Smores babka and challah

I spent many moons believing that Babka was a weekend-only kind of project – a delightful adventure only to be embarked upon if you had 57 hours to dedicate and no kids as far as the eye could see. Oops! Mea culpa. I started this spiral-y, messy, cracked-out cutie at 8:30 this morning, and by noon she was done. DONE, people! AND she came with a challah friend, because apparently you can use the same dough for both and just divide it in half. Crazy talk!

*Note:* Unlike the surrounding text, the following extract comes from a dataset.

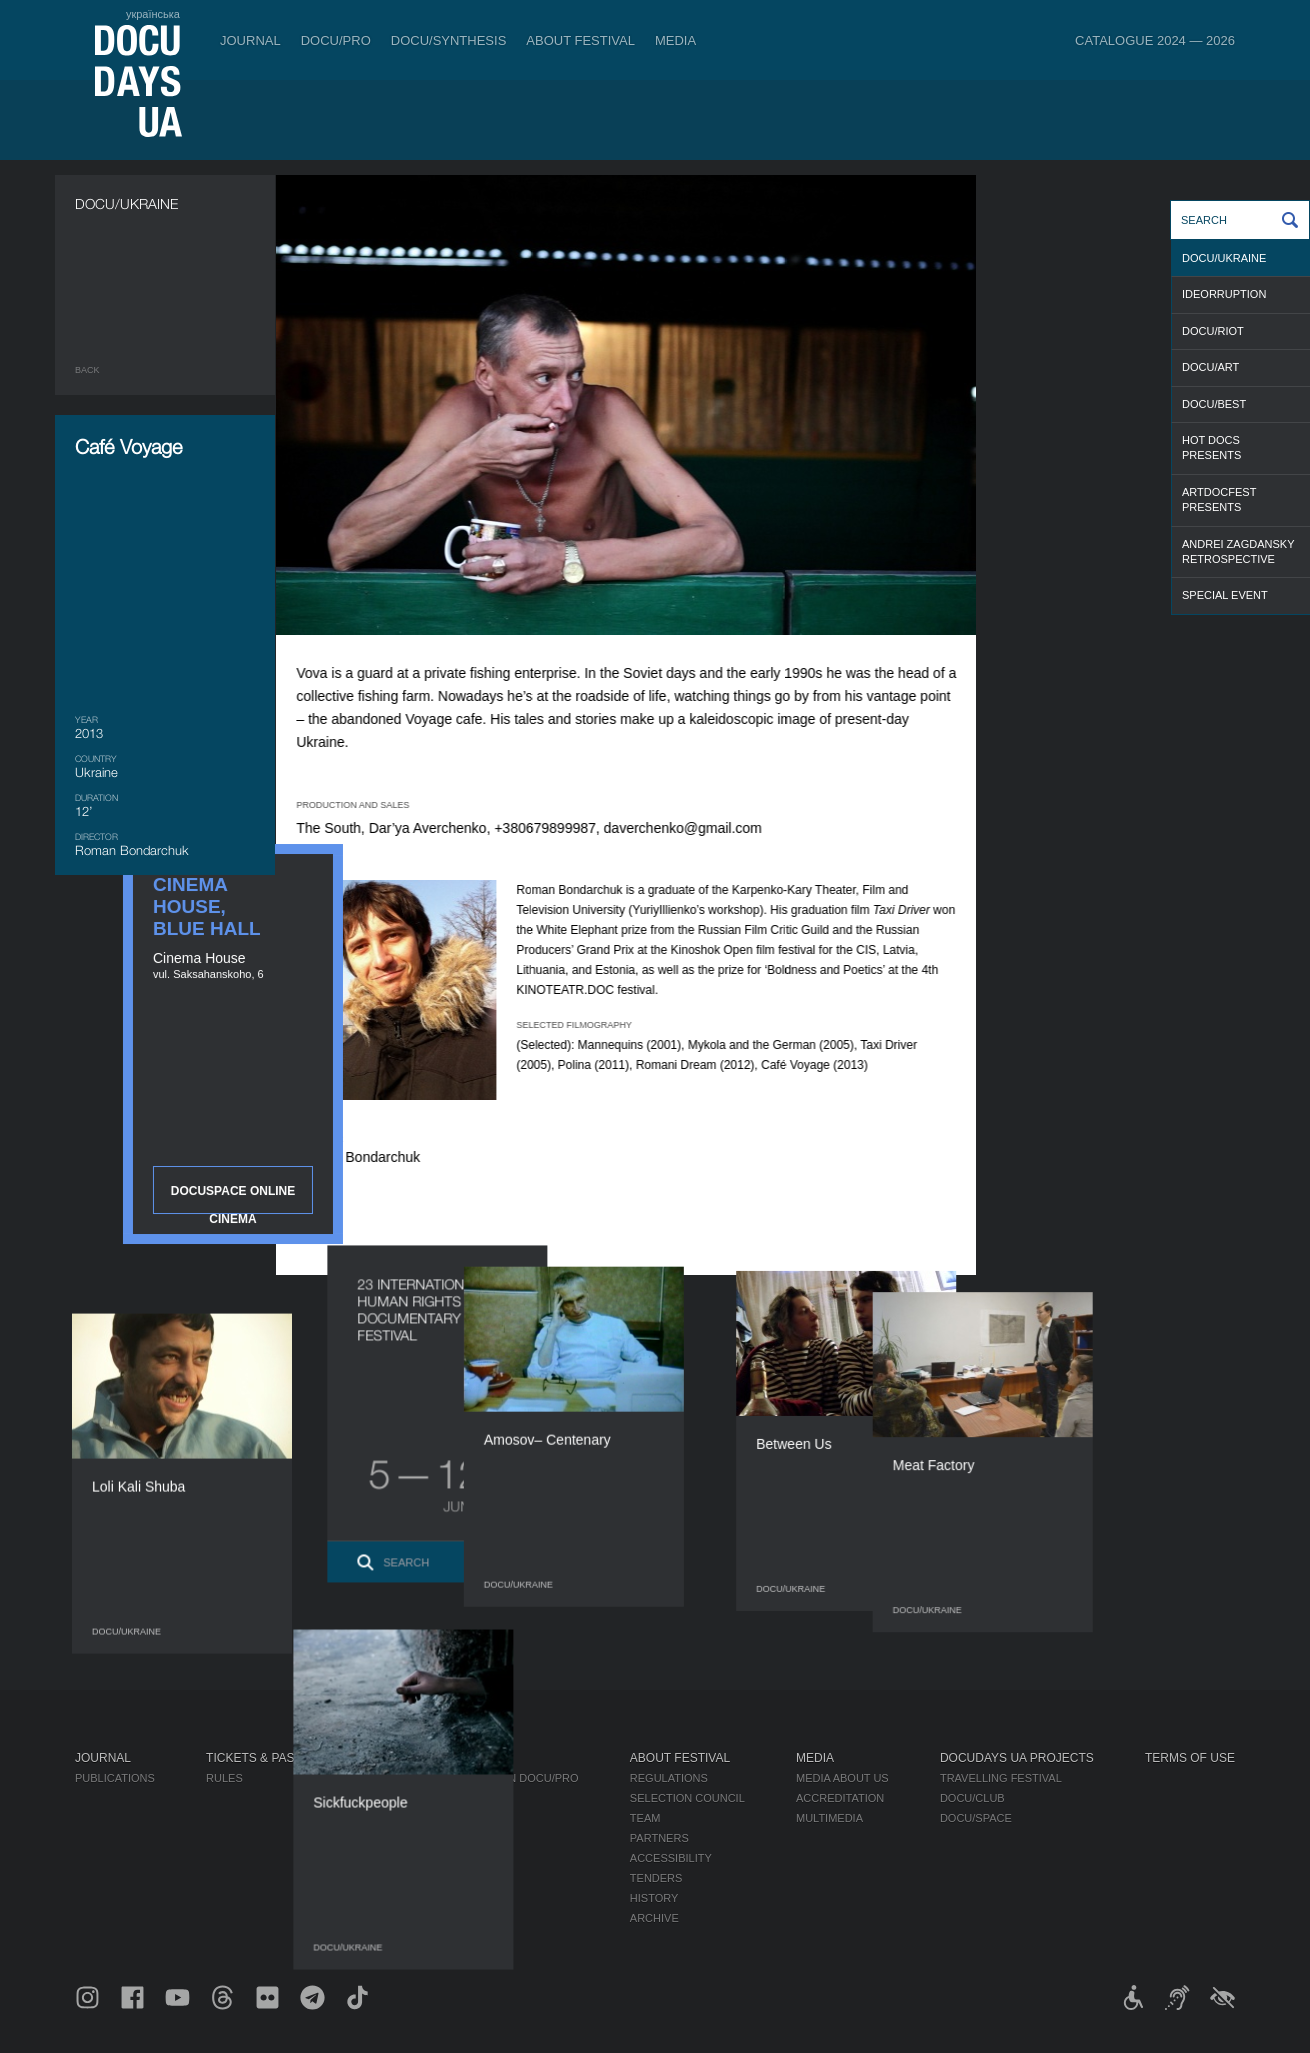 The image size is (1310, 2053). Describe the element at coordinates (1238, 551) in the screenshot. I see `ANDREI ZAGDANSKY RETROSPECTIVE` at that location.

I used the dough cycle on my bread machine because why else did I pay $150 for the thing? But do it by hand, do it in a mixer, do it with your cat, just do it – it’s delicious and very customizable. The s’mores was quite fun and I am looking forward to trying out some other combinations (if my kids approve, of course. Let’s face: they’re in charge here).

Fresh baked challah

Big thanks for this recipe and inspiration to Kaelah (@kaelahe on TikTok).

5.0 from 1 reviews
Challah & (S'mores) Babka Dough
Recipe type: Bread / Dessert
Prep time: 
Cook time: 
Total time: 
Serves: 2 loaves
This recipe makes enough for one challah loaf and one babka loaf.
  • Dough:
  • 1 cup warm water (about 110 - 115 degrees, if you're using a thermometer)
  • ¼ c oil (olive will have a stronger flavor; I went with canola)
  • ¼ c honey or sugar
  • 2 eggs
  • 1 - 2 t salt
  • 4 c flour
  • 2.25 t quick rise yeast
  • Babka filling
  • 1 stick butter, softened
  • ½ c brown or white sugar
  • ¼ c cocoa powder
  • Pinch of salt
  • ½ graham cracker crumbs
  • ½ c mini marshmallows, or regular marshmallows cut up into smaller pieces
  • Eggwash
  • 1 egg
  1. Place the dough ingredients in your bread maker in the order listed (this is important, for some reason - they don't tell me why and I don't make the rules, I just follow them...for now).
  2. Select the Dough cycle - it should be about 1.5 hours total.
  3. When it's done, punch down the dough and divide into two equal parts.
  4. With one portion, divide it into 5 equal pieces and roll each out to about 12 inch logs (they should be the same length because you will be braiding them together).
  5. Make a five-strand braided loaf, pinching and tucking the ends together when you're done. This is a lot less scary than it sounds (outside right comes in over 2 strands, outside left comes in over 2 strands, repeat). But a quick Google and you'll get a good tutorial!
  6. Place on parchment paper or a greased cookie sheet that can accommodate a lot of character growth from the loaf. Set aside.
  7. For the babka:
  8. Roll out the dough into a rectangle, about 9in x 18in (it's approximate and doesn't have to be perfect).
  9. Combine the butter, sugar, cocoa, and salt in a bowl and spread it all on the dough rectangle.
  10. Sprinkle the graham cracker crumbs on top of the chocolate, then sprinkle on the marshmallows.
  11. Roll the babka dough from the short side into a tight roll.
  12. Cut in half lengthwise.
  13. Turn the two halves up, so that the filling is facing up, then stack one on top of the other so that they form a sort of X shape.
  14. Overlap the ends together so you've got a gentle twist going on, and it's ok, even better, if it's a bit messy. Trust the process.
  15. Place the dough into a greased 9x13in loaf pan.
  16. Whisk the egg for the eggwash and brush it all over the challah and the babka loaves.
  17. Place both in a warm place for an hour, or until doubled in size (Kaelah recommends a pot of boiling water in the oven with the loaves, and I must say it worked quite well!)
  18. Once doubled, preheat your oven to 350 and give both loaves another eggwash.
  19. Bake for 30ish minutes, or until brown and done. The babka will likely take 5 - 10 more minutes.